> EXERCISE OBJECTIVE
Print the records below exactly. Omit every picture.

(Dataset entries)
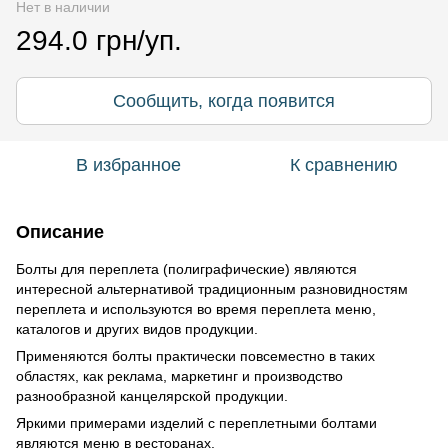
Нет в наличии
294.0 грн/уп.
Сообщить, когда появится
В избранное
К сравнению
Описание
Болты для переплета (полиграфические) являются
интересной альтернативой традиционным разновидностям
переплета и используются во время переплета меню,
каталогов и других видов продукции.
Применяются болты практически повсеместно в таких
областях, как реклама, маркетинг и производство
разнообразной канцелярской продукции.
Яркими примерами изделий с переплетными болтами
являются меню в ресторанах.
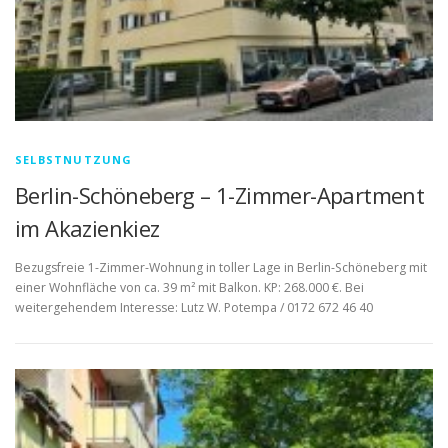
SELBSTNUTZUNG
Berlin-Schöneberg – 1-Zimmer-Apartment
im Akazienkiez
Bezugsfreie 1-Zimmer-Wohnung in toller Lage in Berlin-Schöneberg mit
einer Wohnfläche von ca. 39 m² mit Balkon. KP: 268.000 €. Bei
weitergehendem Interesse: Lutz W. Potempa / 0172 672 46 40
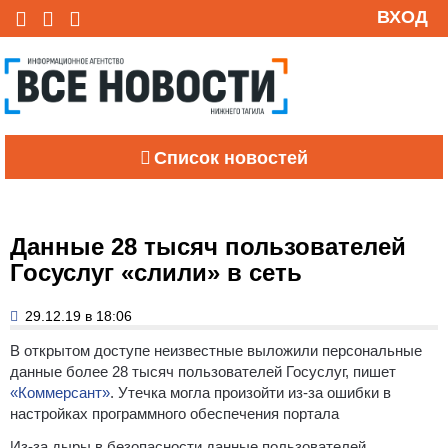
ВХОД
Список новостей
Данные 28 тысяч пользователей
Госуслуг «слили» в сеть
29.12.19 в 18:06
В открытом доступе неизвестные выложили персональные
данные более 28 тысяч пользователей Госуслуг, пишет
«Коммерсант»
. Утечка могла произойти из-за ошибки в
настройках программного обеспечения портала
Из-за дыры в безопасности данные пользователей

> SOLUTION
Нет в наличии
294.0 грн/уп.
Сообщить, когда появится
В избранное
К сравнению
Описание
Болты для переплета (полиграфические) являются
интересной альтернативой традиционным разновидностям
переплета и используются во время переплета меню,
каталогов и других видов продукции.
Применяются болты практически повсеместно в таких
областях, как реклама, маркетинг и производство
разнообразной канцелярской продукции.
Яркими примерами изделий с переплетными болтами
являются меню в ресторанах.
SELBSTNUTZUNG
Berlin-Schöneberg – 1-Zimmer-Apartment
im Akazienkiez
Bezugsfreie 1-Zimmer-Wohnung in toller Lage in Berlin-Schöneberg mit
einer Wohnfläche von ca. 39 m² mit Balkon. KP: 268.000 €. Bei
weitergehendem Interesse: Lutz W. Potempa / 0172 672 46 40
ВХОД
Список новостей
Данные 28 тысяч пользователей
Госуслуг «слили» в сеть
29.12.19 в 18:06
В открытом доступе неизвестные выложили персональные
данные более 28 тысяч пользователей Госуслуг, пишет
«Коммерсант»
. Утечка могла произойти из-за ошибки в
настройках программного обеспечения портала
Из-за дыры в безопасности данные пользователей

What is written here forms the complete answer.